### Problem to solve
The listing must be copied out in full and exactly; no images go with it.

### Task inputs
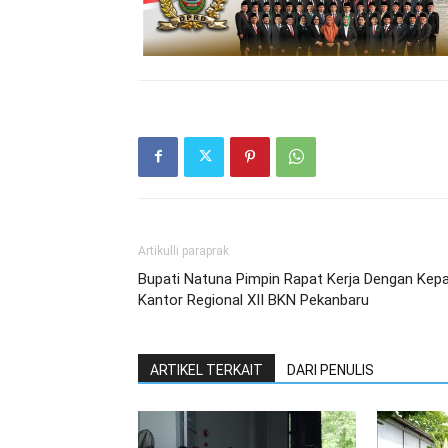
Artikulli paraprak
Bupati Natuna Pimpin Rapat Kerja Dengan Kepa
Kantor Regional XII BKN Pekanbaru
ARTIKEL TERKAIT
DARI PENULIS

### Solution to this exercise
Artikulli paraprak
Bupati Natuna Pimpin Rapat Kerja Dengan Kepa
Kantor Regional XII BKN Pekanbaru
ARTIKEL TERKAIT
DARI PENULIS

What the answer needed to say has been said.